## EXERCISE PROMPT
Pictures aside, repeat every entry exactly.

(Stored data entries)

Segment Open

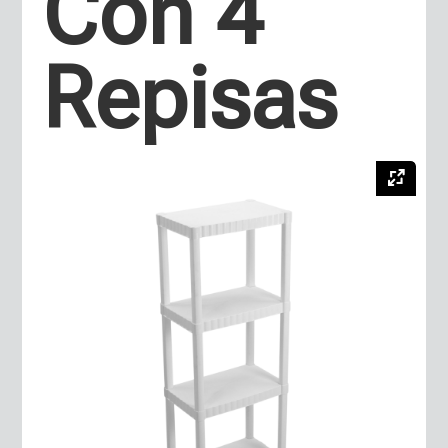
Con 4
Repisas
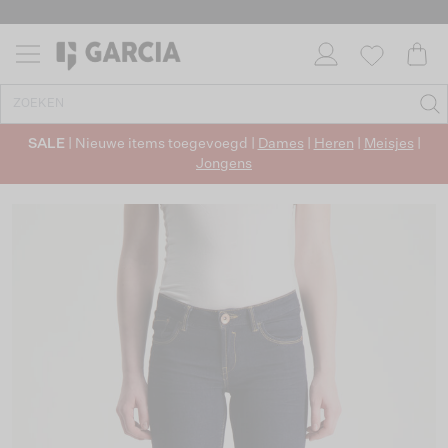
SALE
| Nieuwe items toegevoegd |
Dames
|
Heren
|
Meisjes
|
Jongens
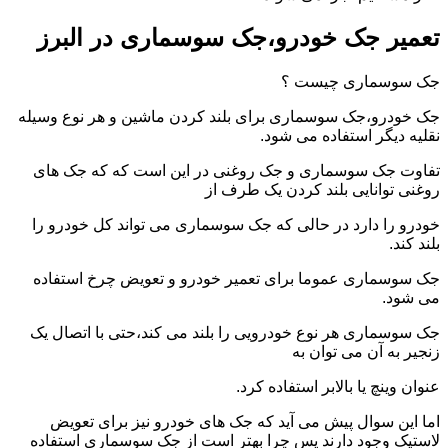
تعمیر جک خودرو،جک سوسماری در البرز
جک سوسماری چیست ؟
جک خودرو،جک سوسماری برای بلند کردن ماشین و هر نوع وسیله
نقلیه دیگر استفاده می شود.
تفاوت جک سوسماری و جک روغنی در این است که که جک های
روغنی توانایی بلند کردن یک طرف از
خودرو را دارد در حالی که جک سوسماری می تواند کل خودرو را
بلند کند.
جک سوسماری عموما برای تعمیر خودرو و تعویض چرخ استفاده
می شود.
جک سوسماری هر نوع خودرویی را بلند می کند،حتی با اتصال یک
زنجیر به آن می توان به
عنوان وینچ یا بالابر استفاده کرد.
اما این سوال پیش می آید که جک های خودرو نیز برای تعویض
لاستیک وجود دارند پس چرا بهتر است از جک سوسماری استفاده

Segment Closed

## ANSWER TO THE EXERCISE
Con 4
Repisas
SALE
| Nieuwe items toegevoegd |
Dames
|
Heren
|
Meisjes
|
Jongens
تعمیر جک خودرو،جک سوسماری در البرز
جک سوسماری چیست ؟
جک خودرو،جک سوسماری برای بلند کردن ماشین و هر نوع وسیله
نقلیه دیگر استفاده می شود.
تفاوت جک سوسماری و جک روغنی در این است که که جک های
روغنی توانایی بلند کردن یک طرف از
خودرو را دارد در حالی که جک سوسماری می تواند کل خودرو را
بلند کند.
جک سوسماری عموما برای تعمیر خودرو و تعویض چرخ استفاده
می شود.
جک سوسماری هر نوع خودرویی را بلند می کند،حتی با اتصال یک
زنجیر به آن می توان به
عنوان وینچ یا بالابر استفاده کرد.
اما این سوال پیش می آید که جک های خودرو نیز برای تعویض
لاستیک وجود دارند پس چرا بهتر است از جک سوسماری استفاده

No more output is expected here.